En 1982 la défaite de la Guerre des Malouines (Islas Malvinas) contre les anglais ramènent les civils au pouvoir et la démocratie avec l’élection de Raúl Alfonsin en 1983.

J’illustrerai par un exemple clinique mon travail avec des personnes affectées par cette période de l’histoire du pays.

Une patiente raconte ce récit de rêve dans un groupe en 1982, a la fin de la dictature :

« J’étais avec vous tous. Tous étaient silencieux et chaque fois que quelqu’un commençait à parler, il disparaissait. Tous paraissaient imperturbables, j’étais la seule à me sentir angoissée, personne ne s’étonnait sauf moi. Au bout d’un moment, il restait seulement l’analyste et moi et je priais en moi pour qu’il ne parle pas. Finalement il dit « il faut …» et il disparut aussi. J’ai voulu me retenir, mais je ne supportais plus ma terreur et j’ai poussé un cri sachant que j’allais moi aussi disparaître inévitablement. Ce cri m’a réveillé dans un état de panique dont je n’ai pu me débarrasser jusqu’à aujourd’hui! »

En apportant ce rêve dans le groupe, la patiente a légitimé la prise de parole des autres membres sur leurs propres angoisses concernant la dictature. C’était jusqu’alors ces angoisses qui étaient portées disparues dans le groupe. Ce cri du rêve destiné au groupe a permis à tous les participants la sortie de l’angoisse du monde interne à la réalité extérieure du réveil.

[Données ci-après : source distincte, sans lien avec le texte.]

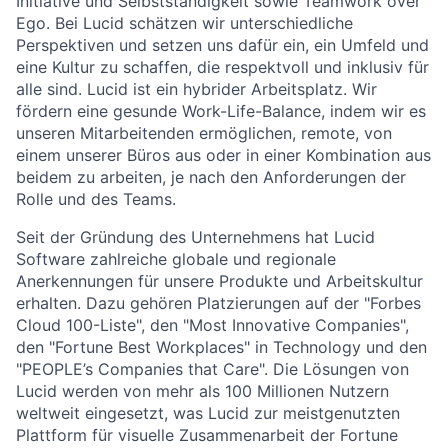
Initiative und Selbstständigkeit sowie Teamwork over
Ego. Bei Lucid schätzen wir unterschiedliche
Perspektiven und setzen uns dafür ein, ein Umfeld und
About
eine Kultur zu schaffen, die respektvoll und inklusiv für
alle sind. Lucid ist ein hybrider Arbeitsplatz. Wir
Partnership
fördern eine gesunde Work-Life-Balance, indem wir es
unseren Mitarbeitenden ermöglichen, remote, von
Portfolio
einem unserer Büros aus oder in einer Kombination aus
beidem zu arbeiten, je nach den Anforderungen der
Team
Rolle und des Teams.
Seit der Gründung des Unternehmens hat Lucid
Ideas & Insights
Software zahlreiche globale und regionale
Anerkennungen für unsere Produkte und Arbeitskultur
News
erhalten. Dazu gehören Platzierungen auf der "Forbes
Cloud 100-Liste", den "Most Innovative Companies",
den "Fortune Best Workplaces" in Technology und den
"PEOPLE’s Companies that Care". Die Lösungen von
Lucid werden von mehr als 100 Millionen Nutzern
weltweit eingesetzt, was Lucid zur meistgenutzten
Plattform für visuelle Zusammenarbeit der Fortune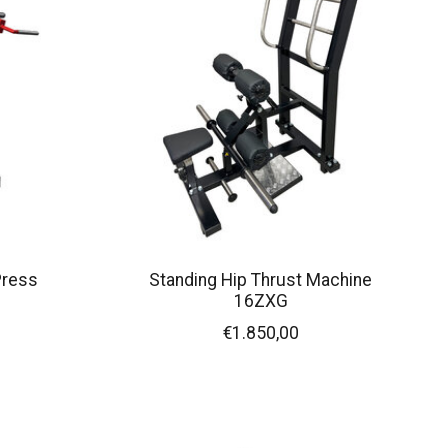
Press
Standing Hip Thrust Machine
16ZXG
€1.850,00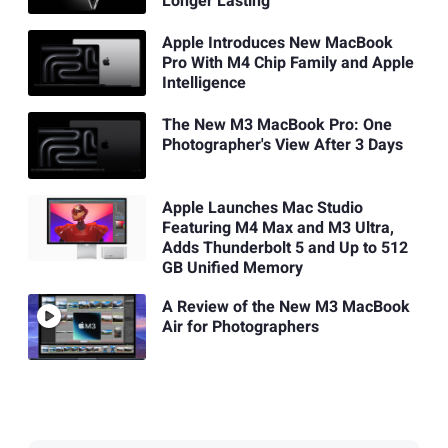
Longer Lasting
Apple Introduces New MacBook
Pro With M4 Chip Family and Apple
Intelligence
The New M3 MacBook Pro: One
Photographer's View After 3 Days
Apple Launches Mac Studio
Featuring M4 Max and M3 Ultra,
Adds Thunderbolt 5 and Up to 512
GB Unified Memory
A Review of the New M3 MacBook
Air for Photographers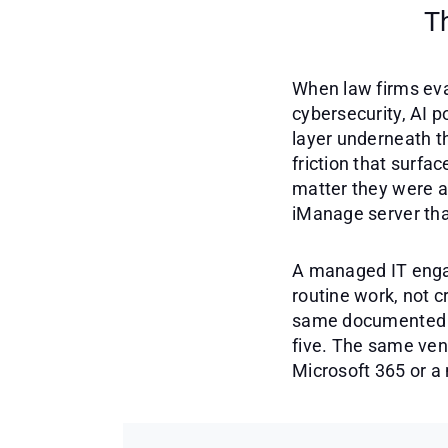
T
When law firms eva
cybersecurity, AI p
layer underneath th
friction that surf
matter they were a
iManage server tha
A managed IT engag
routine work, not c
same documented on
five. The same vend
Microsoft 365 or a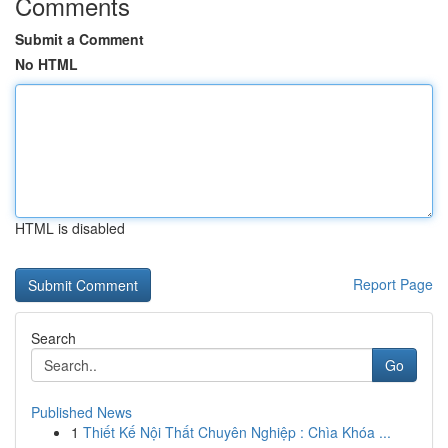
Comments
Submit a Comment
No HTML
HTML is disabled
Report Page
Search
Go
Published News
1
Thiết Kế Nội Thất Chuyên Nghiệp : Chìa Khóa ...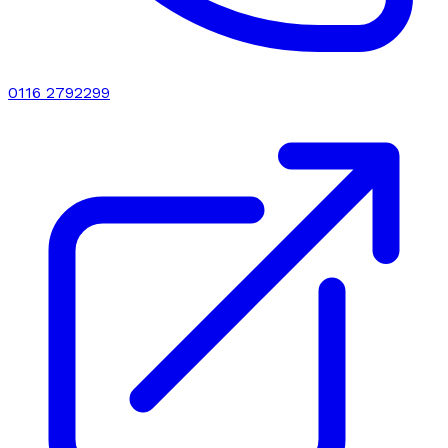
0116 2792299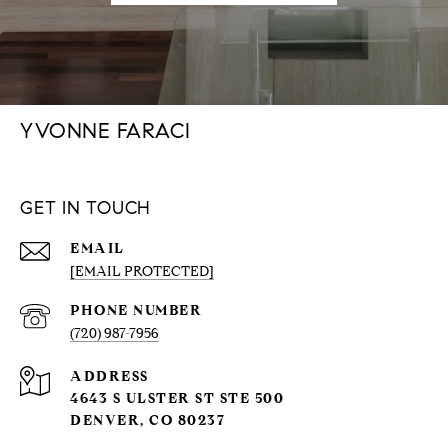
YVONNE FARACI
GET IN TOUCH
EMAIL
[EMAIL PROTECTED]
PHONE NUMBER
(720) 987-7956
ADDRESS
4643 S ULSTER ST STE 500
DENVER, CO 80237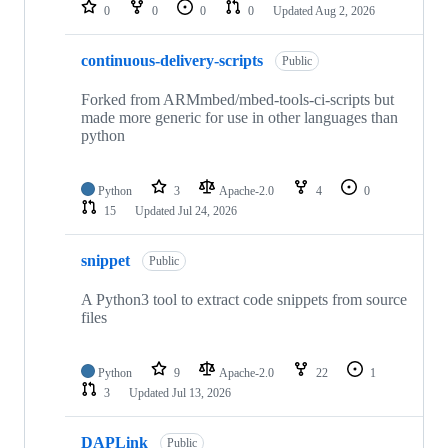
repositories
0
0
0
0
Updated
Aug 2, 2026
continuous-delivery-scripts
Public
Forked from ARMmbed/mbed-tools-ci-scripts but
made more generic for use in other languages than
python
Python
3
Apache-2.0
4
0
15
Updated
Jul 24, 2026
snippet
Public
A Python3 tool to extract code snippets from source
files
Python
9
Apache-2.0
22
1
3
Updated
Jul 13, 2026
DAPLink
Public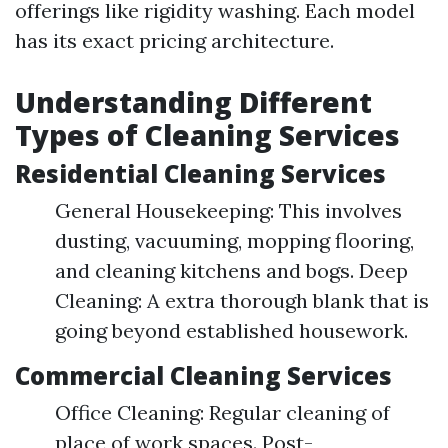
offerings like rigidity washing. Each model
has its exact pricing architecture.
Understanding Different
Types of Cleaning Services
Residential Cleaning Services
General Housekeeping: This involves
dusting, vacuuming, mopping flooring,
and cleaning kitchens and bogs. Deep
Cleaning: A extra thorough blank that is
going beyond established housework.
Commercial Cleaning Services
Office Cleaning: Regular cleaning of
place of work spaces. Post-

Ces répercussions dans le travail groupal avaient des résonances chez tous les membres du groupe et réussissaient une élaboration conjointe plus favorable à celle que la patiente avait faite au cours d’un traitement individuel.

Lorsqu’elle dit « Tous paraissaient imperturbables, j’étais la seule à me sentir angoissée, personne ne s’étonnait sauf moi », elle instaure un double mouvement : inclure un fragment d’une réalité pendant la dictature et dénoncer l’indifférence de la société face aux événements. Elle essaie en même temps, d’éviter la reproduction de cette même indifférence au sein du groupe. Il est connu actuellement que l’indifférence sociale face à ces événements est extrêmement traumatique.

La multiplicité des associations du reste du groupe renvoie le rêveur à la mise en représentations de ce qui était dépourvu de mots jusqu’à ce moment.

Ces types de rêves nous permettent d’approfondir et d’aborder les dimensions intra, inter et transpsychique où le porteur du rêve condense et consolide dans son rêve ce point charnière entre ces trois dimensions.

Pendant la dictature les disparitions ont exercé un impact sur les appareils psychiques des sujets qui ressentaient fortement la prohibition de parler à tel point que cela s’est internalisé aussi comme une interdiction généralisée de “penser”. Ce rêve reflète le trauma récupéré au moment où la dictature prenait fin après la déroute de la guerre des Malouines.

La tentative d’élaboration des conséquences traumatiques de l’état de terreur imposé, correspond à un moment qui condense deux événements associables par leur caractère négatif (dictature, échec de la guerre), mais aussi un moment où la ressignification du premier trauma devient possible par l’ouverture vers une autre époque à partir de la fin de cette guerre (début du retour à la démocratie).

La production du rêve par cette patiente depuis son histoire personnelle « parle » au niveau intrapsychique de sa défense face au trauma.